Muffler for engine

Abstract

A muffler comprises a casing and an exhaust pipe penetrating the casing. An exhaust gas chamber 4 is defined between the outer wall surface of the exhaust pipe and the inner wall surface of the casing. In the exhaust pipe positioned in the casing, an enlarged chamber for accommodating a particulate filter is formed. A downstream side portion of the exhaust pipe and the exhaust gas chamber are communicated with each other by a branch pipe.

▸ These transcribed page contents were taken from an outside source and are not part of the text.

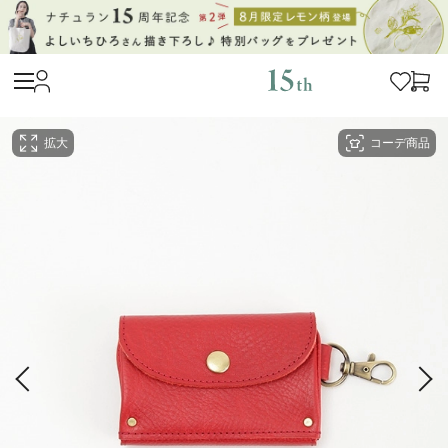
拡大
コーデ商品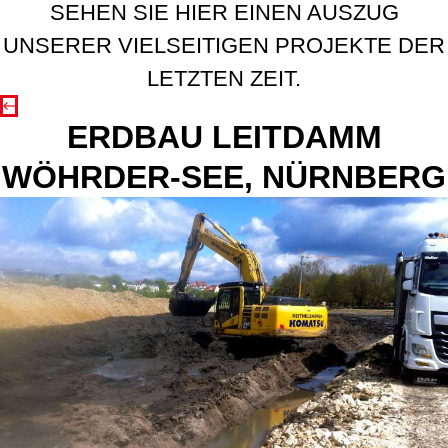
SEHEN SIE HIER EINEN AUSZUG
UNSERER VIELSEITIGEN PROJEKTE DER
LETZTEN ZEIT.
ERDBAU LEITDAMM
WÖHRDER-SEE, NÜRNBERG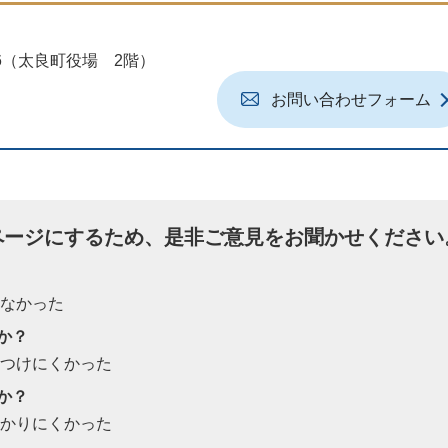
地6（太良町役場 2階）
お問い合わせフォーム
ページにするため、是非ご意見をお聞かせください
たなかった
か？
見つけにくかった
か？
わかりにくかった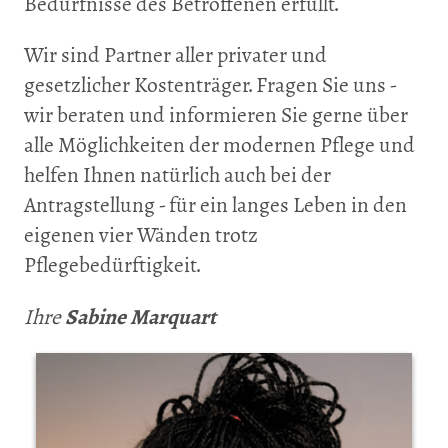
Bedürfnisse des Betroffenen erfüllt.
Wir sind Partner aller privater und
gesetzlicher Kostenträger. Fragen Sie uns -
wir beraten und informieren Sie gerne über
alle Möglichkeiten der modernen Pflege und
helfen Ihnen natürlich auch bei der
Antragstellung - für ein langes Leben in den
eigenen vier Wänden trotz
Pflegebedürftigkeit.
Ihre
Sabine Marquart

A communicating port is formed on the wall of an upstream side portion of the exhaust pipe positioned in the exhaust gas chamber. Until the pressure difference between the upstream and downstream of the communication control valve reaches a threshold value, the communication control valve is kept closed to close the communicating port and, thus, the exhaust gas flows through the particulate filter. When the pressure difference has reached the threshold value, the communication control valve is opened by the pressure in the upstream side portion to open the communicating port and, thus, a part of the exhaust gas bypasses the particulate filter.

Description

BACKGROUND OF THE INVENTION

1. Field of the Invention

The present invention relates to a muffler for an engine.

2. Related Art

A muffler for an engine having: a casing; an exhaust pipe penetrating and extending through the casing; an enlarged chamber having a volume and formed in the exhaust pipe positioned in the casing, the enlarged chamber accommodating therein a catalyst; an upstream side communicating passage communicating an exhaust gas chamber, which is defined between an outer wall surface of the exhaust pipe and an inner wall surface of the casing, and the exhaust pipe upstream of the enlarged chamber with each other; a downstream side communicating passage communicating the exhaust gas chamber and the exhaust pipe downstream of the enlarged chamber with each other, wherein the upstream side communicating passage is closed when the temperature of the exhaust gas is low, and is opened when the temperature of the exhaust gas becomes high, whereby when the temperature of the exhaust gas is low, the exhaust gas flows through the catalyst, and when the temperature of the exhaust gas becomes high, a part of the exhaust gas flows out from the exhaust pipe, via the upstream side communicating passage, into the exhaust gas chamber, and then bypasses the enlarged chamber and returns into the exhaust pipe via the downstream side communicating passage (Refer to Japanese Unexamined Patent Publication No. 9-88568) is known. In other words, in the muffler, in order to prevent the catalyst from being overheated, a part of the exhaust gas is forced to bypass the catalyst when temperature of the exhaust gas is high.

In the muffler above mentioned, when the upstream side communicating passage is opened, a pressure loss of the muffler is decreased. Therefore, a back pressure of the engine can be lowered at this time.

However, in the muffler, the upstream side communicating passage is kept closed as long as the exhaust gas temperature is low. As a result, a problem may occur in which the back pressure of the engine increases when, for example, the engine temperature is low.

SUMMARY OF THE INVENTION

An object of the present invention is to provide a muffler for an engine, capable of maintaining the back pressure on the engine low.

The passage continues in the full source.